▸ **DESCRIPTION OF THE TASK**:
Without the images, output every record exactly as it appears.

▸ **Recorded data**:
****
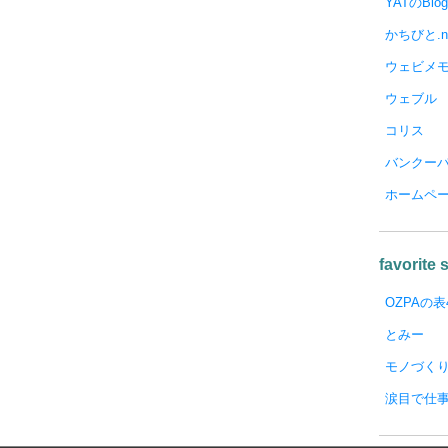
YATのBlog
かちびと.n
ウェビメ
ウェブル
コリス
バンクー
ホームペ
favorite s
OZPAの表
とみー
モノづく
涙目で仕事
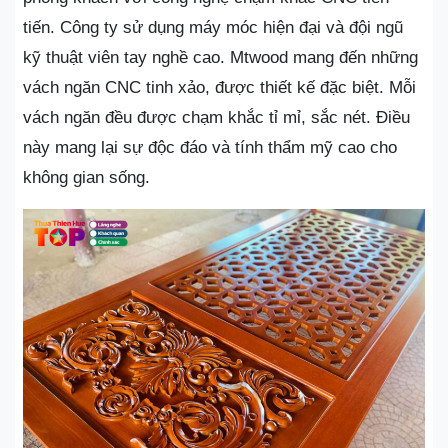
tiến. Công ty sử dụng máy móc hiện đại và đội ngũ
kỹ thuật viên tay nghề cao. Mtwood mang đến những
vách ngăn CNC tinh xảo, được thiết kế đặc biệt. Mỗi
vách ngăn đều được chạm khắc tỉ mỉ, sắc nét. Điều
này mang lại sự độc đáo và tính thẩm mỹ cao cho
không gian sống.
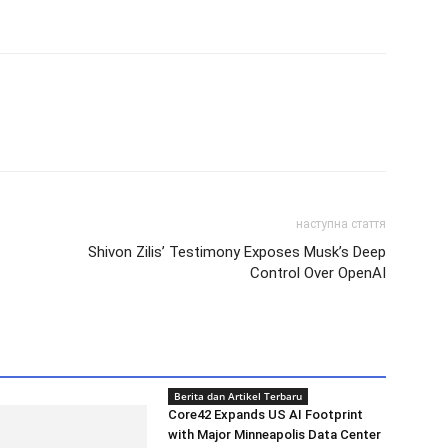
наступна стаття
Shivon Zilis’ Testimony Exposes Musk’s Deep
Control Over OpenAI
Berita dan Artikel Terbaru
Core42 Expands US AI Footprint
with Major Minneapolis Data Center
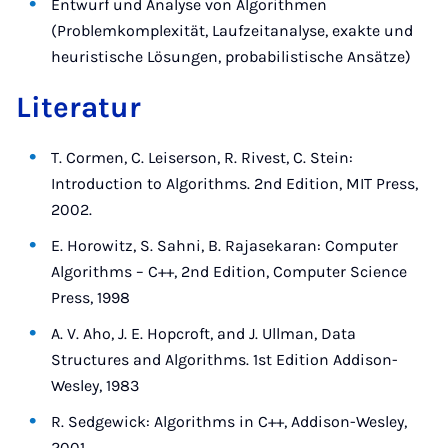
Entwurf und Analyse von Algorithmen
(Problemkomplexität, Laufzeitanalyse, exakte und
heuristische Lösungen, probabilistische Ansätze)
Literatur
T. Cormen, C. Leiserson, R. Rivest, C. Stein:
Introduction to Algorithms. 2nd Edition, MIT Press,
2002.
E. Horowitz, S. Sahni, B. Rajasekaran: Computer
Algorithms – C++, 2nd Edition, Computer Science
Press, 1998
A. V. Aho, J. E. Hopcroft, and J. Ullman, Data
Structures and Algorithms. 1st Edition Addison-
Wesley, 1983
R. Sedgewick: Algorithms in C++, Addison-Wesley,
2001.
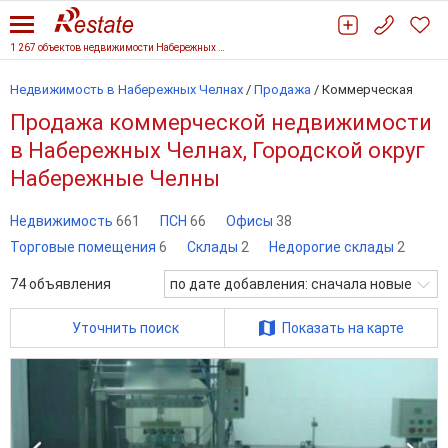
1 267 объектов недвижимости Набережных Челнов
Недвижимость в Набережных Челнах
/
Продажа
/
Коммерческая
Продажа коммерческой недвижимости
в Набережных Челнах, Городской округ
Набережные Челны
Недвижимость
661
ПСН
66
Офисы
38
Торговые помещения
6
Склады
2
Недорогие склады
2
74
объявления
по дате добавления: сначала новые
Уточнить поиск
Показать на карте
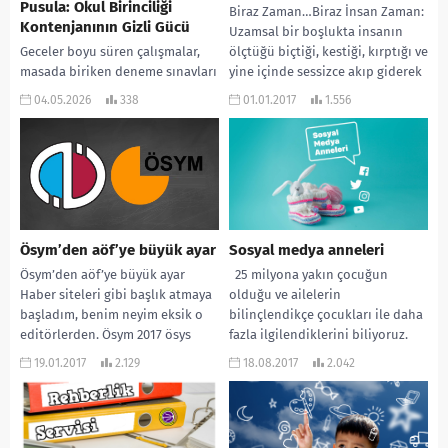
Pusula: Okul Birinciliği
Biraz Zaman…Biraz İnsan Zaman:
Kontenjanının Gizli Gücü
Uzamsal bir boşlukta insanın
Geceler boyu süren çalışmalar,
ölçtüğü biçtiği, kestiği, kırptığı ve
masada biriken deneme sınavları
yine içinde sessizce akıp giderek
ve geleceği belirleyecek o tek bir
kaybolduğu, düne...
04.05.2026
338
01.01.2017
1.556
anın omuzlara bindirdiği ağır
yük… YKS,...
Ösym’den aöf’ye büyük ayar
Sosyal medya anneleri
Ösym’den aöf’ye büyük ayar
25 milyona yakın çocuğun
Haber siteleri gibi başlık atmaya
olduğu ve ailelerin
başladım, benim neyim eksik o
bilinçlendikçe çocukları ile daha
editörlerden. Ösym 2017 ösys
fazla ilgilendiklerini biliyoruz.
başvuru kılavuzu...
Eskiden çocuklarımızla
19.01.2017
2.129
18.08.2017
2.042
ilgilenirken en fazla...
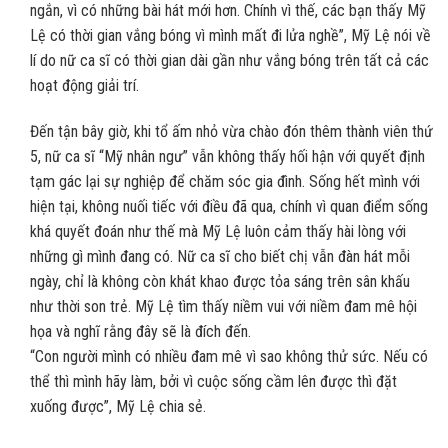
ngắn, vì có những bài hát mới hơn. Chính vì thế, các bạn thấy Mỹ
Lệ có thời gian vắng bóng vì mình mất đi lửa nghề”, Mỹ Lệ nói về
lí do nữ ca sĩ có thời gian dài gần như vắng bóng trên tất cả các
hoạt động giải trí.
Đến tận bây giờ, khi tổ ấm nhỏ vừa chào đón thêm thành viên thứ
5, nữ ca sĩ “Mỹ nhân ngư” vẫn không thấy hối hận với quyết định
tạm gác lại sự nghiệp để chăm sóc gia đình. Sống hết mình với
hiện tại, không nuối tiếc với điều đã qua, chính vì quan điểm sống
khá quyết đoán như thế mà Mỹ Lệ luôn cảm thấy hài lòng với
những gì mình đang có. Nữ ca sĩ cho biết chị vẫn đàn hát mỗi
ngày, chỉ là không còn khát khao được tỏa sáng trên sân khấu
như thời son trẻ. Mỹ Lệ tìm thấy niềm vui với niềm đam mê hội
họa và nghĩ rằng đây sẽ là đích đến.
“Con người mình có nhiều đam mê vì sao không thử sức. Nếu có
thể thì mình hãy làm, bởi vì cuộc sống cầm lên được thì đặt
xuống được”, Mỹ Lệ chia sẻ.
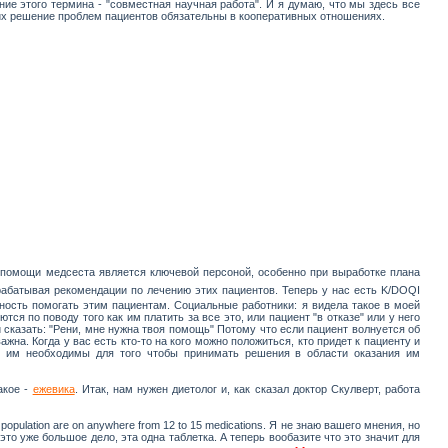
ние этого термина - "совместная научная работа". И я думаю, что мы здесь все
х решение проблем пациентов обязательны в кооперативных отношениях.
ии помощи медсеста является ключевой персоной, особенно при выработке плана
рабатывая рекомендации по лечению этих пациентов. Теперь у нас есть K/DOQI
жность помогать этим пациентам. Социальные работники: я видела такое в моей
ся по поводу того как им платить за все это, или пациент "в отказе" или у него
и сказать: "Рени, мне нужна твоя помощь" Потому что если пациент волнуется об
на. Когда у вас есть кто-то на кого можно положиться, кто придет к пациенту и
ые им необходимы для того чтобы принимать решения в области оказания им
акое -
ежевика
. Итак, нам нужен диетолог и, как сказал доктор Скулверт, работа
ulation are on anywhere from 12 to 15 medications. Я не знаю вашего мнения, но
то уже большое дело, эта одна таблетка. А теперь вообазите что это значит для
****
▸ **YOUR RESPONSE**:
YATのBlog
かちびと.n
ウェビメ
ウェブル
コリス
バンクー
ホームペ
favorite s
OZPAの表
とみー
モノづく
涙目で仕事
tiến. Công ty sử dụng máy móc hiện đại và đội ngũ
kỹ thuật viên tay nghề cao. Mtwood mang đến những
vách ngăn CNC tinh xảo, được thiết kế đặc biệt. Mỗi
vách ngăn đều được chạm khắc tỉ mỉ, sắc nét. Điều
này mang lại sự độc đáo và tính thẩm mỹ cao cho
không gian sống.
наступна стаття
Shivon Zilis’ Testimony Exposes Musk’s Deep
Control Over OpenAI
Berita dan Artikel Terbaru
Core42 Expands US AI Footprint
with Major Minneapolis Data Center
Entwurf und Analyse von Algorithmen
(Problemkomplexität, Laufzeitanalyse, exakte und
heuristische Lösungen, probabilistische Ansätze)
Literatur
T. Cormen, C. Leiserson, R. Rivest, C. Stein:
Introduction to Algorithms. 2nd Edition, MIT Press,
2002.
E. Horowitz, S. Sahni, B. Rajasekaran: Computer
Algorithms – C++, 2nd Edition, Computer Science
Press, 1998
A. V. Aho, J. E. Hopcroft, and J. Ullman, Data
Structures and Algorithms. 1st Edition Addison-
Wesley, 1983
R. Sedgewick: Algorithms in C++, Addison-Wesley,
2001.
1 267 объектов недвижимости Набережных Челнов
Недвижимость в Набережных Челнах
/
Продажа
/
Коммерческая
Продажа коммерческой недвижимости
в Набережных Челнах, Городской округ
Набережные Челны
Недвижимость
661
ПСН
66
Офисы
38
Торговые помещения
6
Склады
2
Недорогие склады
2
74
объявления
по дате добавления: сначала новые
Уточнить поиск
Показать на карте
Pusula: Okul Birinciliği
Biraz Zaman…Biraz İnsan Zaman:
Kontenjanının Gizli Gücü
Uzamsal bir boşlukta insanın
Geceler boyu süren çalışmalar,
ölçtüğü biçtiği, kestiği, kırptığı ve
masada biriken deneme sınavları
yine içinde sessizce akıp giderek
ve geleceği belirleyecek o tek bir
kaybolduğu, düne...
04.05.2026
338
01.01.2017
1.556
anın omuzlara bindirdiği ağır
yük… YKS,...
Ösym’den aöf’ye büyük ayar
Sosyal medya anneleri
Ösym’den aöf’ye büyük ayar
25 milyona yakın çocuğun
Haber siteleri gibi başlık atmaya
olduğu ve ailelerin
başladım, benim neyim eksik o
bilinçlendikçe çocukları ile daha
editörlerden. Ösym 2017 ösys
fazla ilgilendiklerini biliyoruz.
başvuru kılavuzu...
Eskiden çocuklarımızla
19.01.2017
2.129
18.08.2017
2.042
ilgilenirken en fazla...
ngắn, vì có những bài hát mới hơn. Chính vì thế, các bạn thấy Mỹ
Lệ có thời gian vắng bóng vì mình mất đi lửa nghề”, Mỹ Lệ nói về
lí do nữ ca sĩ có thời gian dài gần như vắng bóng trên tất cả các
hoạt động giải trí.
Đến tận bây giờ, khi tổ ấm nhỏ vừa chào đón thêm thành viên thứ
5, nữ ca sĩ “Mỹ nhân ngư” vẫn không thấy hối hận với quyết định
tạm gác lại sự nghiệp để chăm sóc gia đình. Sống hết mình với
hiện tại, không nuối tiếc với điều đã qua, chính vì quan điểm sống
khá quyết đoán như thế mà Mỹ Lệ luôn cảm thấy hài lòng với
những gì mình đang có. Nữ ca sĩ cho biết chị vẫn đàn hát mỗi
ngày, chỉ là không còn khát khao được tỏa sáng trên sân khấu
như thời son trẻ. Mỹ Lệ tìm thấy niềm vui với niềm đam mê hội
họa và nghĩ rằng đây sẽ là đích đến.
“Con người mình có nhiều đam mê vì sao không thử sức. Nếu có
thể thì mình hãy làm, bởi vì cuộc sống cầm lên được thì đặt
xuống được”, Mỹ Lệ chia sẻ.
ние этого термина - "совместная научная работа". И я думаю, что мы здесь все
х решение проблем пациентов обязательны в кооперативных отношениях.
ии помощи медсеста является ключевой персоной, особенно при выработке плана
рабатывая рекомендации по лечению этих пациентов. Теперь у нас есть K/DOQI
жность помогать этим пациентам. Социальные работники: я видела такое в моей
ся по поводу того как им платить за все это, или пациент "в отказе" или у него
и сказать: "Рени, мне нужна твоя помощь" Потому что если пациент волнуется об
на. Когда у вас есть кто-то на кого можно положиться, кто придет к пациенту и
ые им необходимы для того чтобы принимать решения в области оказания им
акое -
ежевика
. Итак, нам нужен диетолог и, как сказал доктор Скулверт, работа
ulation are on anywhere from 12 to 15 medications. Я не знаю вашего мнения, но
то уже большое дело, эта одна таблетка. А теперь вообазите что это значит для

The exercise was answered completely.